[Start of Attachment]

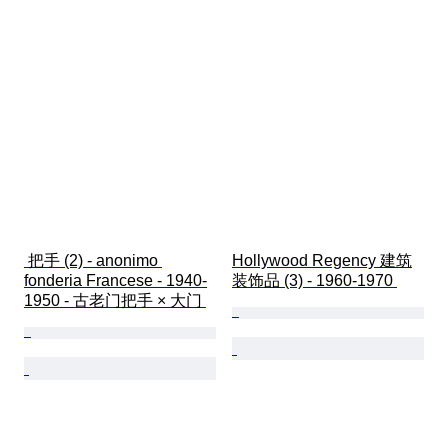
 把手 (2) - anonimo 
Hollywood Regency 建筑
fonderia Francese - 1940-
装饰品 (3) - 1960-1970 
1950 - 古老门把手 × 大门 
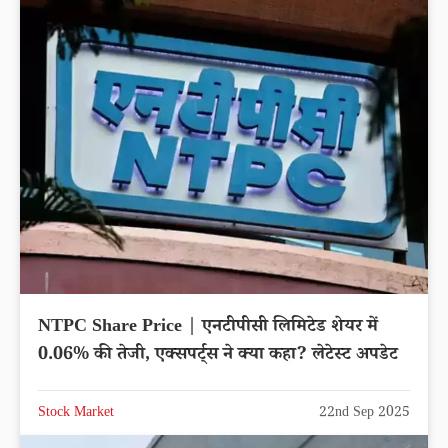
NTPC Share Price | एनटीपीसी लिमिटेड शेयर में
0.06% की तेजी, एक्सपर्ट्स ने क्या कहा? लेटेस्ट अपडेट
Stock Market
22nd Sep 2025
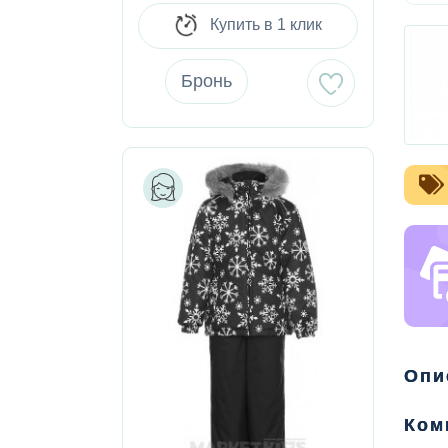
Купить в 1 клик
Бронь
Опи
Ком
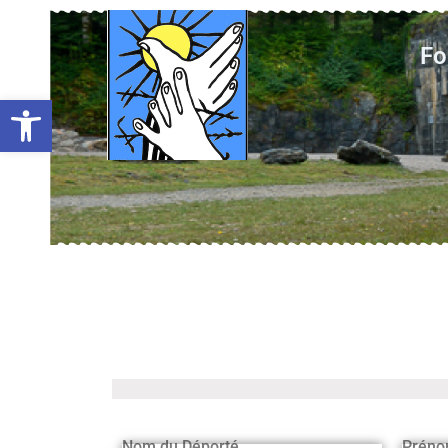
Fo
Ouvrir la barre d’outils
Nom du Déporté
Préno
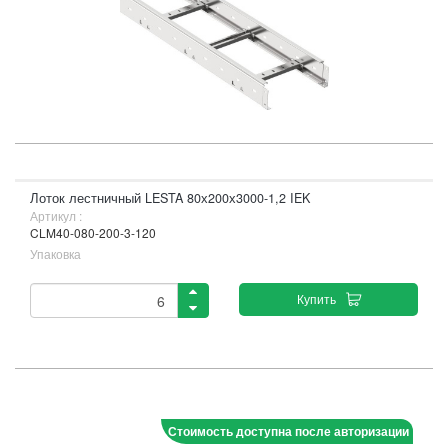
Лоток лестничный LESTA 80х200х3000-1,2 IEK
Артикул :
CLM40-080-200-3-120
Упаковка
Купить
Стоимость доступна после авторизации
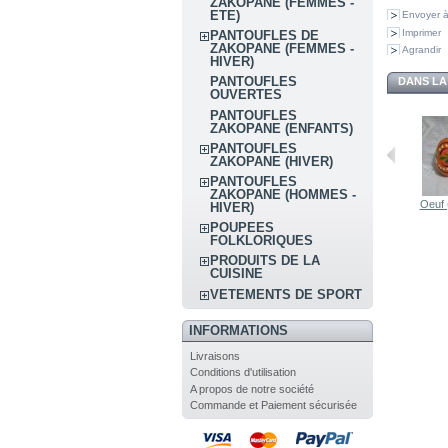
ZAKOPANE (FEMMES -
ETE)
Envoyer à
Imprimer
PANTOUFLES DE
ZAKOPANE (FEMMES -
Agrandir
HIVER)
PANTOUFLES
DANS LA
OUVERTES
PANTOUFLES
ZAKOPANE (ENFANTS)
PANTOUFLES
ZAKOPANE (HIVER)
PANTOUFLES
ZAKOPANE (HOMMES -
Oeuf 
HIVER)
POUPEES
FOLKLORIQUES
PRODUITS DE LA
CUISINE
VETEMENTS DE SPORT
INFORMATIONS
Livraisons
Conditions d'utilisation
A propos de notre société
Commande et Paiement sécurisée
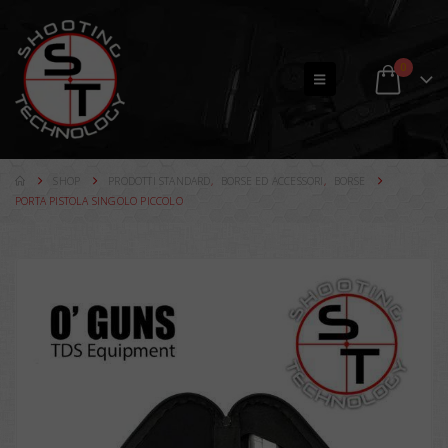
0
SHOP
PRODOTTI STANDARD
,
BORSE ED ACCESSORI
,
BORSE
PORTA PISTOLA SINGOLO PICCOLO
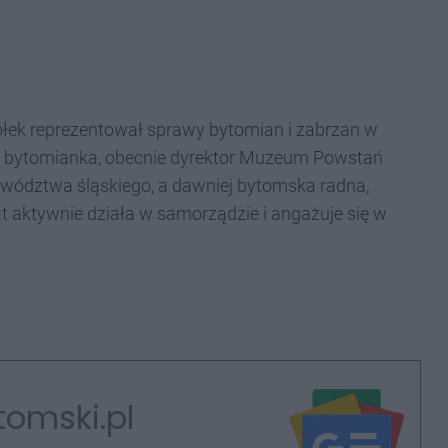
isiołek reprezentował sprawy bytomian i zabrzan w
tąpi bytomianka, obecnie dyrektor Muzeum Powstań
ewództwa śląskiego, a dawniej bytomska radna,
t aktywnie działa w samorządzie i angażuje się w
tomski.pl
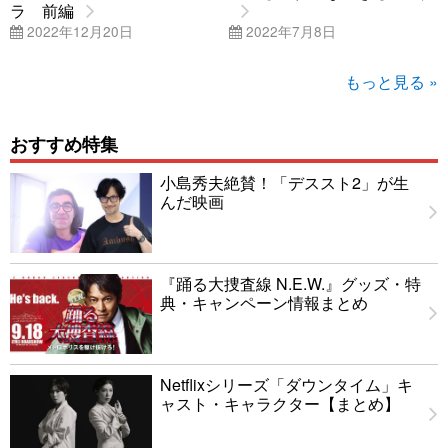
ラ 前編
2022年12月20日
2022年7月8日
もっと見る »
おすすめ特集
小島秀夫絶賛！「デススト2」が生
んだ映画
『踊る大捜査線 N.E.W.』グッズ・特
典・キャンペーン情報まとめ
Netflixシリーズ「ダウンタイム」キ
ャスト・キャラクター【まとめ】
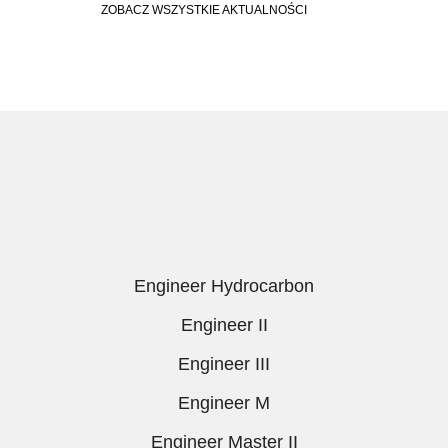
ZOBACZ WSZYSTKIE AKTUALNOŚCI
Engineer Hydrocarbon
Engineer II
Engineer III
Engineer M
Engineer Master II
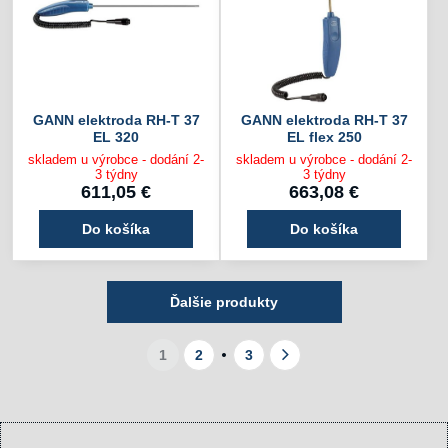
GANN elektroda RH-T 37
GANN elektroda RH-T 37
EL 320
EL flex 250
skladem u výrobce - dodání 2-
skladem u výrobce - dodání 2-
3 týdny
3 týdny
611,05 €
663,08 €
Do košíka
Do košíka
Ďalšie produkty
1
2
3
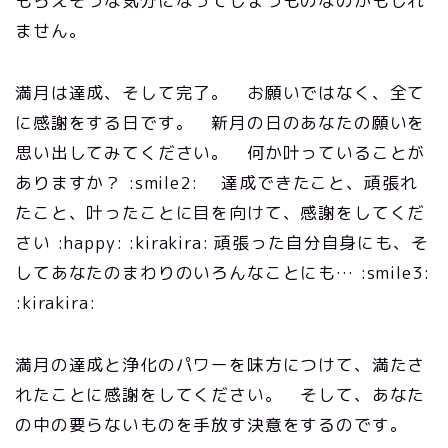
もらえそうな気分になってしまうものなのかもしれ
ません。
満月は達成、そして完了。 お願いではなく、全て
に感謝をする日です。 新月の日のあなたの願いを
思い出してみてください。 何か叶っていることが
ありますか？ :smile2: 達成できたこと、頑張れ
たこと、叶ったことに目を向けて、感謝をしてくだ
さい :happy: :kirakira: 頑張った自分自身にも、そ
してあなたのまわりのいろんなことにも… :smile3:
:kirakira:
満月の達成と浄化のパワーを味方につけて、満たさ
れたことに感謝をしてください。 そして、あなた
の中の要らないものを手放す決意をするのです。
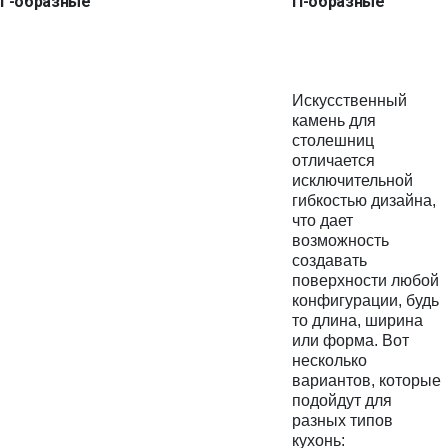
Г-образные
П-образные
Искусственный
камень для
столешниц
отличается
исключительной
гибкостью дизайна,
что дает
возможность
создавать
поверхности любой
конфигурации, будь
то длина, ширина
или форма. Вот
несколько
вариантов, которые
подойдут для
разных типов
кухонь:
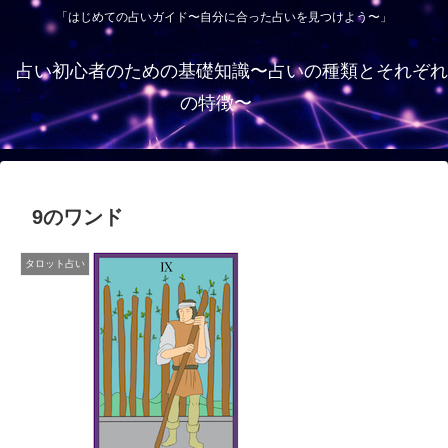
「はじめての占いガイド〜自分に合った占いを見つけよう〜」
占い初心者のための基礎知識〜占いの種類とそれぞれ
の特徴〜
9のワンド
タロット占い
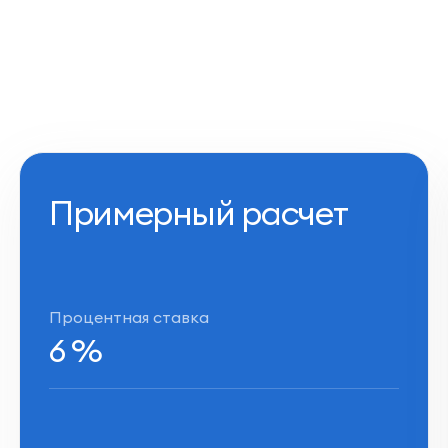
Примерный расчет
Процентная ставка
6
%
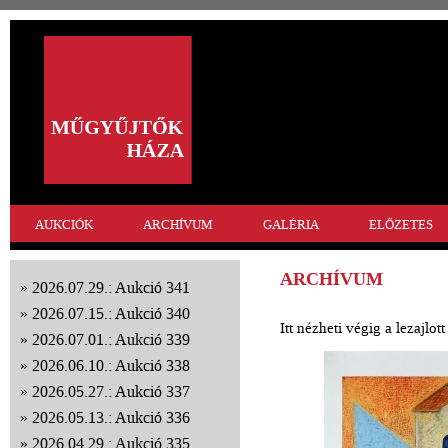
AUKCIÓK
ARCHÍVUM
GALÉRIA
ELŐZETES
ARCHÍVUM
2026.07.29.: Aukció 341
2026.07.15.: Aukció 340
Itt nézheti végig a lezajlo
2026.07.01.: Aukció 339
2026.06.10.: Aukció 338
2026.05.27.: Aukció 337
2026.05.13.: Aukció 336
2026.04.29.: Aukció 335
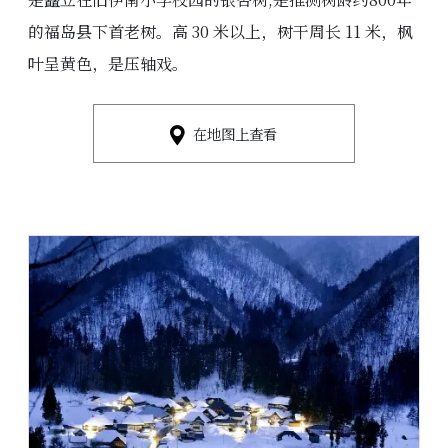
的福岛县下首老树。高 30 米以上，树干周长 11 米，枫
叶呈黄色，是压轴戏。
在地图上查看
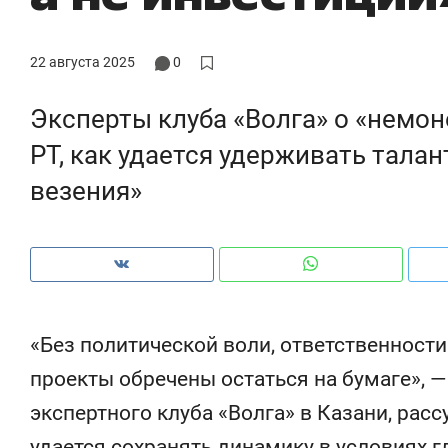
22 августа 2025
0
Эксперты клуба «Волга» о «немо
РТ, как удается удерживать талан
везения»
«Без политической воли, ответственност
Рекомендуем
Рекомендуем
проекты обречены остаться на бумаге», 
150 камер до квартиры и Face
Опыт выжи
экспертного клуба «Волга» в Казани, расс
ID вместо ключа: какой будет
природе, 
безопасность в ЖК «Нова»
с ментальн
удается сохранять динамику в условиях г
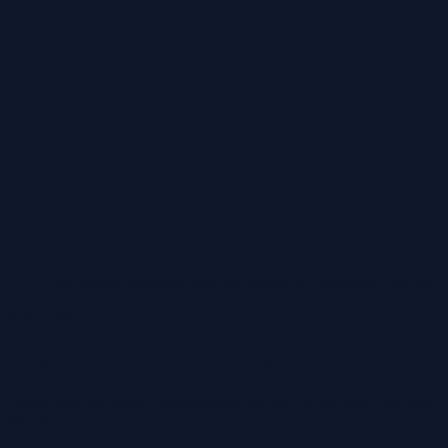
Luchthavenvervoer naar Schiphol en Rotterdam Airport
taxi Leiden
Waarom kiezen voor Taxi Leiden?
Duidelijke planning, rechtstreeks contact en vervoer dat past
bij uw rit.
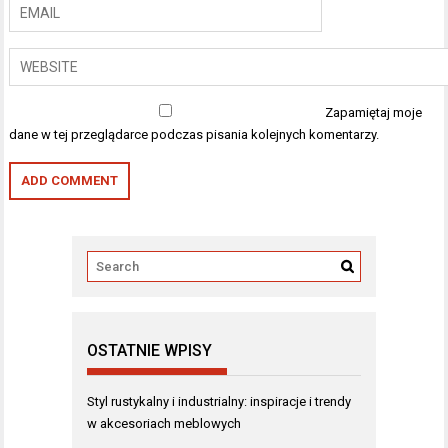
Zapamiętaj moje
dane w tej przeglądarce podczas pisania kolejnych komentarzy.
OSTATNIE WPISY
Styl rustykalny i industrialny: inspiracje i trendy
w akcesoriach meblowych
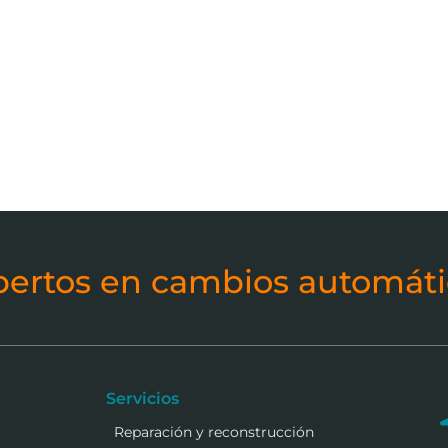
pertos en cambios automáti
Servicios
Reparación y reconstrucción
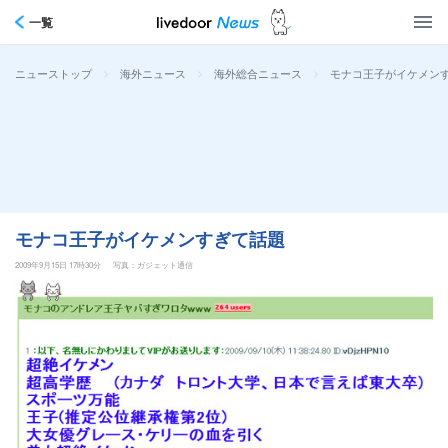
一覧
>
>
>
モナコ王子がイケメン
ニューストップ
海外ニュース
海外総合ニュース
モナコ王子がイケメンすぎて話題
2009年9月15日 17時30分
写真：ガジェット通信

[End of Attachment]

EXERCISE BRIEF:
Every line above should be retyped exactly; the pictures do not belong in the copy.

TASK SOLUTION:
 把手 (2) - anonimo 
Hollywood Regency 建筑
fonderia Francese - 1940-
装饰品 (3) - 1960-1970 
1950 - 古老门把手 × 大门 
NTPC Share Price | एनटीपीसी लिमिटेड शेयर में
0.06% की तेजी, एक्सपर्ट्स ने क्या कहा? लेटेस्ट अपडेट
Stock Market
22nd Sep 2025
Купить в 1 клик
Бронь
Опи
Ком
Fo
Ouvrir la barre d’outils
Nom du Déporté
Préno
Лоток лестничный LESTA 80х200х3000-1,2 IEK
Артикул :
CLM40-080-200-3-120
Упаковка
Купить
Стоимость доступна после авторизации
ZAKOPANE (FEMMES -
ETE)
Envoyer à
Imprimer
PANTOUFLES DE
ZAKOPANE (FEMMES -
Agrandir
HIVER)
PANTOUFLES
DANS LA
OUVERTES
PANTOUFLES
ZAKOPANE (ENFANTS)
PANTOUFLES
ZAKOPANE (HIVER)
PANTOUFLES
ZAKOPANE (HOMMES -
Oeuf 
HIVER)
POUPEES
FOLKLORIQUES
PRODUITS DE LA
CUISINE
VETEMENTS DE SPORT
INFORMATIONS
Livraisons
Conditions d'utilisation
A propos de notre société
Commande et Paiement sécurisée
0
SHOP
PRODOTTI STANDARD
,
BORSE ED ACCESSORI
,
BORSE
PORTA PISTOLA SINGOLO PICCOLO
isiołek reprezentował sprawy bytomian i zabrzan w
tąpi bytomianka, obecnie dyrektor Muzeum Powstań
ewództwa śląskiego, a dawniej bytomska radna,
t aktywnie działa w samorządzie i angażuje się w
tomski.pl
ラ 前編
2022年12月20日
2022年7月8日
もっと見る »
おすすめ特集
小島秀夫絶賛！「デススト2」が生
んだ映画
『踊る大捜査線 N.E.W.』グッズ・特
典・キャンペーン情報まとめ
Netflixシリーズ「ダウンタイム」キ
ャスト・キャラクター【まとめ】
ZOBACZ WSZYSTKIE AKTUALNOŚCI
Engineer Hydrocarbon
Engineer II
Engineer III
Engineer M
Engineer Master II
GANN elektroda RH-T 37
GANN elektroda RH-T 37
EL 320
EL flex 250
skladem u výrobce - dodání 2-
skladem u výrobce - dodání 2-
3 týdny
3 týdny
611,05 €
663,08 €
Do košíka
Do košíka
Ďalšie produkty
1
2
3
もらえそうな気分になってしまうものなのかもしれ
ません。
満月は達成、そして完了。 お願いではなく、全て
に感謝をする日です。 新月の日のあなたの願いを
思い出してみてください。 何か叶っていることが
ありますか？ :smile2: 達成できたこと、頑張れ
たこと、叶ったことに目を向けて、感謝をしてくだ
さい :happy: :kirakira: 頑張った自分自身にも、そ
してあなたのまわりのいろんなことにも… :smile3:
:kirakira:
満月の達成と浄化のパワーを味方につけて、満たさ
れたことに感謝をしてください。 そして、あなた
の中の要らないものを手放す決意をするのです。
Г-образные
П-образные
Искусственный
камень для
столешниц
отличается
исключительной
гибкостью дизайна,
что дает
возможность
создавать
поверхности любой
конфигурации, будь
то длина, ширина
или форма. Вот
несколько
вариантов, которые
подойдут для
разных типов
кухонь:
「はじめての占いガイド〜自分に合った占いを見つけよう〜」
占い初心者のための基礎知識〜占いの種類とそれぞれ
の特徴〜
9のワンド
タロット占い
Примерный расчет
Процентная ставка
6
%
AUKCIÓK
ARCHÍVUM
GALÉRIA
ELŐZETES
ARCHÍVUM
2026.07.29.: Aukció 341
2026.07.15.: Aukció 340
Itt nézheti végig a lezajlo
2026.07.01.: Aukció 339
2026.06.10.: Aukció 338
2026.05.27.: Aukció 337
2026.05.13.: Aukció 336
2026.04.29.: Aukció 335
的福岛县下首老树。高 30 米以上，树干周长 11 米，枫
叶呈黄色，是压轴戏。
在地图上查看
22 августа 2025
0
Эксперты клуба «Волга» о «немо
РТ, как удается удерживать талан
везения»
«Без политической воли, ответственност
Рекомендуем
Рекомендуем
проекты обречены остаться на бумаге», 
150 камер до квартиры и Face
Опыт выжи
экспертного клуба «Волга» в Казани, расс
ID вместо ключа: какой будет
природе, 
безопасность в ЖК «Нова»
с ментальн
удается сохранять динамику в условиях г
Luchthavenvervoer naar Schiphol en Rotterdam Airport
taxi Leiden
Waarom kiezen voor Taxi Leiden?
Duidelijke planning, rechtstreeks contact en vervoer dat past
bij uw rit.
Zapamiętaj moje
dane w tej przeglądarce podczas pisania kolejnych komentarzy.
OSTATNIE WPISY
Styl rustykalny i industrialny: inspiracje i trendy
w akcesoriach meblowych
pertos en cambios automáti
Servicios
Reparación y reconstrucción
一覧
>
>
>
モナコ王子がイケメン
ニューストップ
海外ニュース
海外総合ニュース
モナコ王子がイケメンすぎて話題
2009年9月15日 17時30分
写真：ガジェット通信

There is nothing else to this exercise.